# Color Discrimination/ MOS Smartbook



## JPLEBLANC (Jan 4, 2016)

I recently went to MEPS and completed my physical. I failed the PIP and Falant color test but was able to pass the red/green discrimination test. There are many MOS's that only require you to distinguish between red and green but my recruiter claims that because I failed the PIP test horribly the red/green test doesn't count, I believe this to be a lie. She gave me a list of jobs
13B
31E
88M
According to the the most recent MOS Smartbook I could find, updated 8/10/2008, all of the jobs she said I could do require red/green discrimination, which the recruiter claims I can't do. I think that the job I'm looking for, 11X, is not available right now and she wants me to sign up this week. 
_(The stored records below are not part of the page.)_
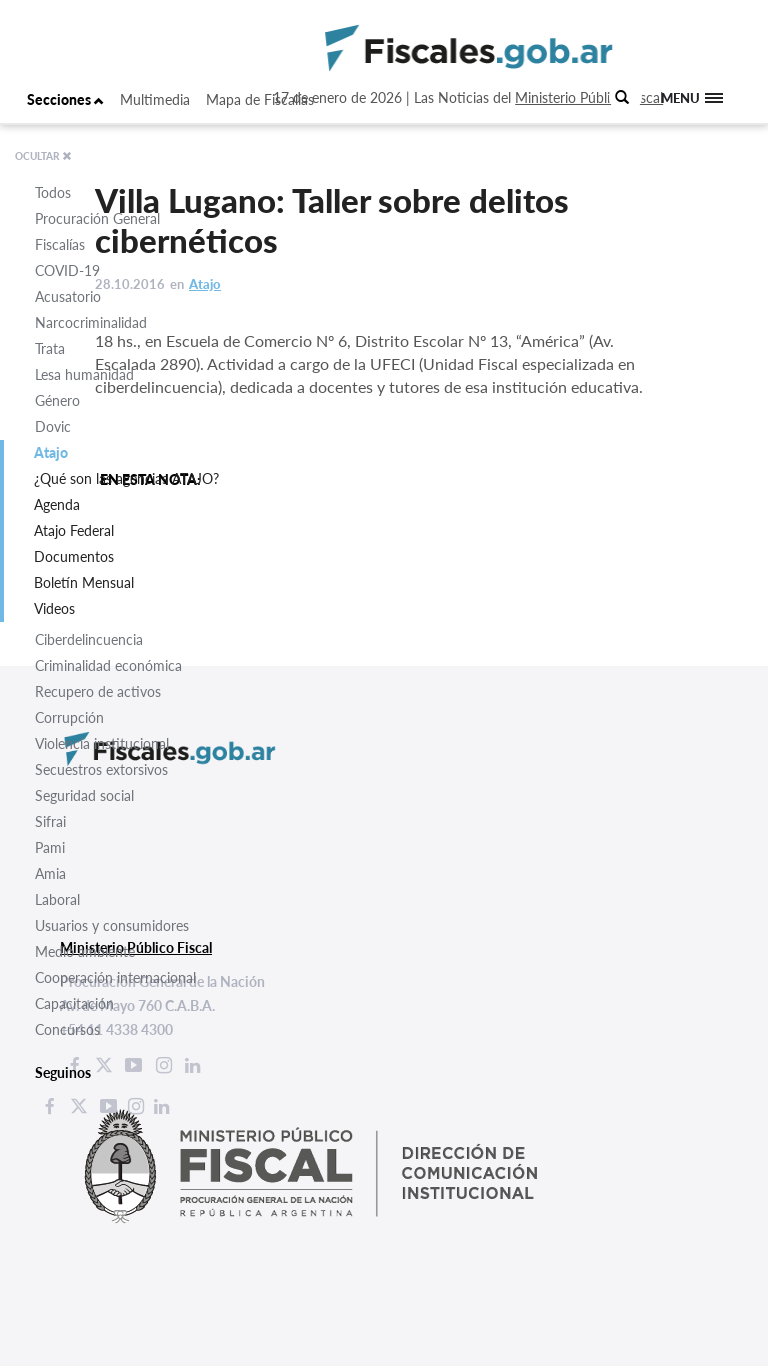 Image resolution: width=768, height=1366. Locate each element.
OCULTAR (43, 156)
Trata (50, 348)
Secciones (65, 99)
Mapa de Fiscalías (260, 99)
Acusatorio (68, 296)
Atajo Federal (74, 530)
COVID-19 (67, 270)
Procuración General (97, 218)
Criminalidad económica (108, 665)
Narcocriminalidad (91, 322)
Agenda (57, 504)
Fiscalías (60, 244)
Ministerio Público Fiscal (589, 97)
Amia (50, 873)
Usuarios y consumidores (112, 925)
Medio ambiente (85, 951)
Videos (54, 608)
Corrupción (69, 717)
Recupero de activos (98, 691)
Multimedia (155, 99)
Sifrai (50, 821)
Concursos (67, 1029)
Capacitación (74, 1003)
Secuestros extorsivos (101, 769)
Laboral (57, 899)
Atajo (51, 452)
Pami (50, 847)
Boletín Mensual (84, 582)
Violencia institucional (102, 743)
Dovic (53, 426)
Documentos (74, 556)
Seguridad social (84, 795)
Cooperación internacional (115, 977)
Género (57, 400)
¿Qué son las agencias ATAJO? (126, 478)
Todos (53, 192)
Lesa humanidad (84, 374)
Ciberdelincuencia (89, 639) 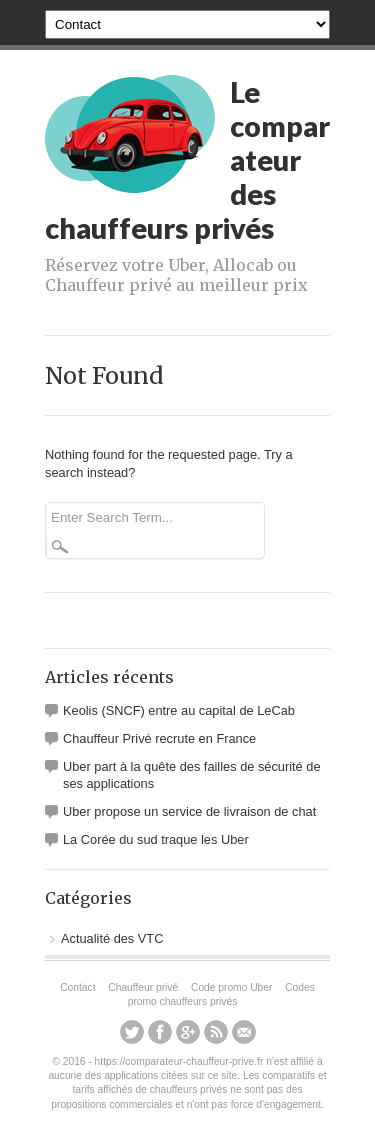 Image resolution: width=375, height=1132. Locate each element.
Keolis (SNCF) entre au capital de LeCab (179, 710)
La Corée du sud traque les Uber (156, 839)
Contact (77, 987)
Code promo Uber (231, 987)
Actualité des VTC (112, 938)
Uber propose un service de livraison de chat (189, 811)
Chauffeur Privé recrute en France (159, 738)
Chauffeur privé (143, 987) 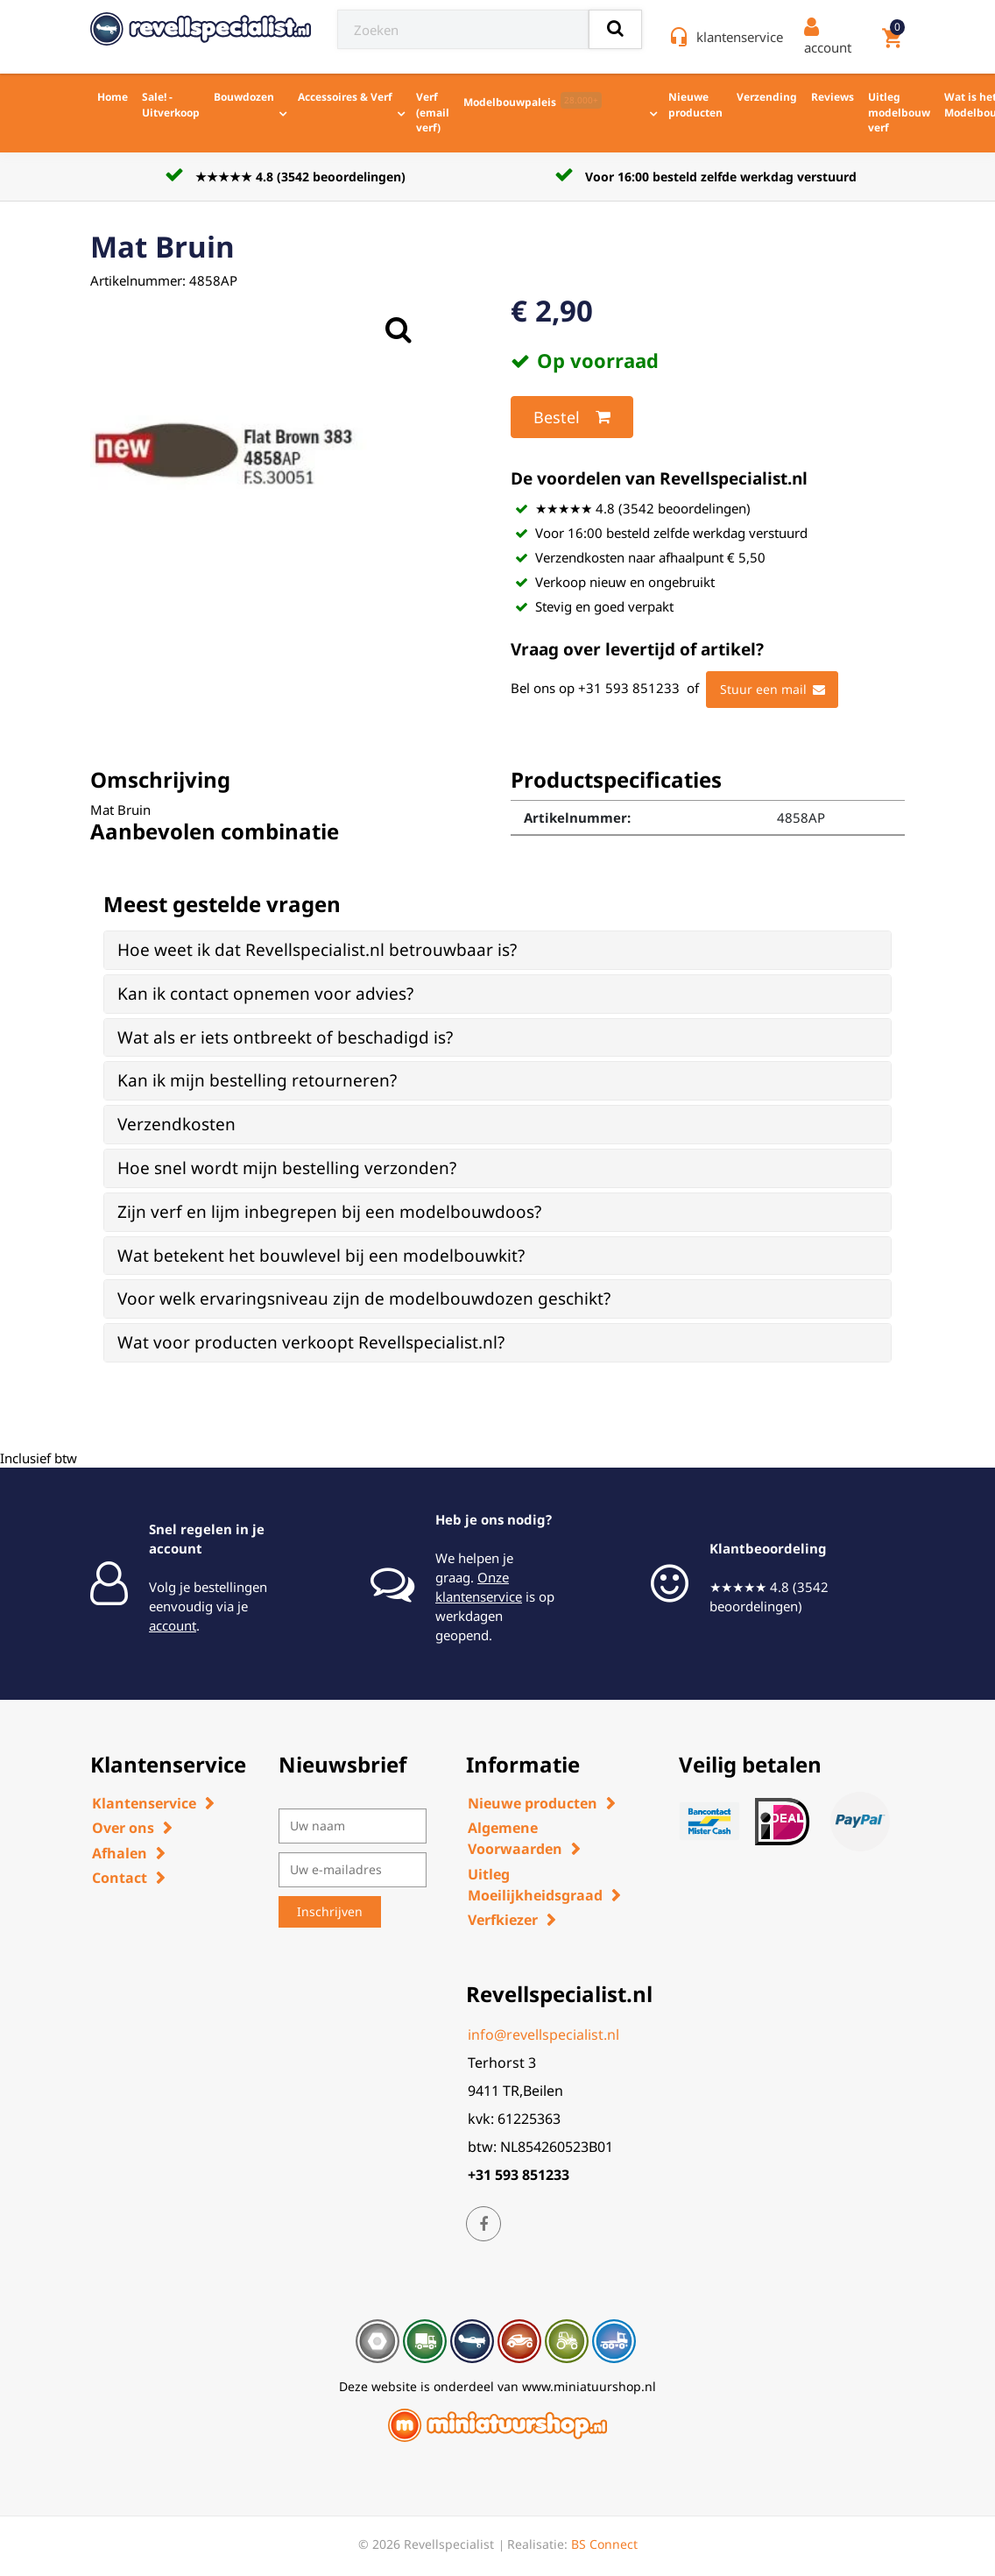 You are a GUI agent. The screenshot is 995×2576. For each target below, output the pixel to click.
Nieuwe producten (695, 104)
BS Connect (604, 2544)
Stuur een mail (772, 689)
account (172, 1625)
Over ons (123, 1827)
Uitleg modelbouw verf (899, 112)
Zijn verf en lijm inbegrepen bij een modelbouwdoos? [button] (329, 1211)
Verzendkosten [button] (176, 1124)
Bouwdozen (244, 96)
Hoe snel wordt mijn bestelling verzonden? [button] (286, 1168)
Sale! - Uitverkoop (171, 104)
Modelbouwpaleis (532, 101)
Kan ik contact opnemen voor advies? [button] (265, 993)
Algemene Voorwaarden (515, 1838)
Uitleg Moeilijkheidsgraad (535, 1885)
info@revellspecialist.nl (543, 2034)
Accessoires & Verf (345, 96)
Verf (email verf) (432, 112)
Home (112, 96)
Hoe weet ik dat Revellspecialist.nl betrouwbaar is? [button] (317, 949)
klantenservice (739, 37)
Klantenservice (144, 1803)
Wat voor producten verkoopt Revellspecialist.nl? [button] (311, 1342)
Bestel (571, 417)
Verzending (767, 96)
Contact (119, 1877)
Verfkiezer (503, 1919)
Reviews (832, 96)
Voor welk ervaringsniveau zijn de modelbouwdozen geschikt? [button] (363, 1298)
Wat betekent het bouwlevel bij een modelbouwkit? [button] (321, 1255)
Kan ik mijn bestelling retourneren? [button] (257, 1080)
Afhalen (119, 1853)
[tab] (497, 950)
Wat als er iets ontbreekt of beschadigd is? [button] (285, 1037)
Can anyone give me any insight on this?

Does anyone have the most updated version of the MOS Smartbook they could email me?


----------



## DA SWO (Jan 4, 2016)

I'd pass on those jobs.
Go see a Guard Recruiter if you have to.


----------



## Devildoc (Jan 4, 2016)

I do not know Army standards and MOS's.  I will say in the Navy I failed the shit out of the Ishihara (i.e., PIP) and was marginal on the FALANT, and I still had a butt-load of options.  Agree with DA SOWT; seek other recruiters.


----------



## Diamondback 2/2 (Jan 4, 2016)

Yeah all those jobs suck, if you want to be an 11 series, just hold out , go to another recruiter, or simply tell her to call you when 11x opens up. I wouldn't rush a damn thing, especially knowing you are going to be locked in for 3-4 years.


----------



## AWP (Jan 5, 2016)

That recruiter is looking to jumpstart her quarterly goals or benchmarks. Find one who isn't pressuring you.

Get an MOS in writing.


----------